THE PROTECTIVE EFFECT OF ALDRIN AGAINST THE TOXICITY OF ORGANOPHOSPHATE ANTICHOLINESTERASES

Anthony J. Triolo 1 and J. M. Coon 1

1 Department of Pharmacology, Jefferson Medical College, Philadelphia, Pennsylvania

A single oral dose of 16 mg/kg of aldrin protected mice 4 days later against parathion, paraoxon, tetraethyl pyrophosphate, diisopropyl fluorophosphate, O-ethyl O-p-nitrophenylphosphorothiote, Guthion, tri-o-tolylphosphate and physostigmine, but not against octamethyl pyrophosphoramide (OMPA) or neostigmine. One hour after aldrin, the toxicity of parathion was increased, whereas, from 16 hr to 12 days after aldrin, animals were significantly protected. This effect of aldrin reached its maximum in about 4 days, and 1 mg/kg provided significant protection.

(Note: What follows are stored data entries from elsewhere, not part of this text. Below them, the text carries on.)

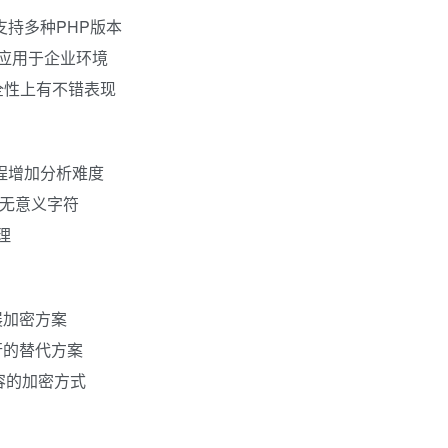
支持多种PHP版本
泛应用于企业环境
全性上有不错表现
流程增加分析难度
为无意义字符
理
展加密方案
行的替代方案
兼容的加密方式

Two days after aldrin, A-esterase, which detoxifies paraoxon, increased 38% in the liver but decreased 50% in the plasma, and plasma B-esterase, which is inhibited by paraoxon, was increased 24%. Aldrin had no effect on the inhibitory action of paraoxon on plasma cholinesterase, but it reduced this action of paraoxon in the brain. This is in accord with the finding that aldrin failed to protect against OMPA or neostigmine, which differ from the other anticholinesterases tested in being poor in vivo inhibitors of brain cholinesterase. Ethionine abolished the protective effect of aldrin against the toxicity and brain cholinesterase-inhibiting action of paraoxon and prevented the aldrin-induced increases in plasma B-esterase and liver A-esterase. Ethionine, alone, however, increased the mortalities after parathion and paraoxon. Though the increases in A- and B-esterases would be expected to decrease the toxicities of parathion and paraoxon, other factors possibly involving the central nervous system may play a role in aldrin's protective effect against organophosphate poisoning.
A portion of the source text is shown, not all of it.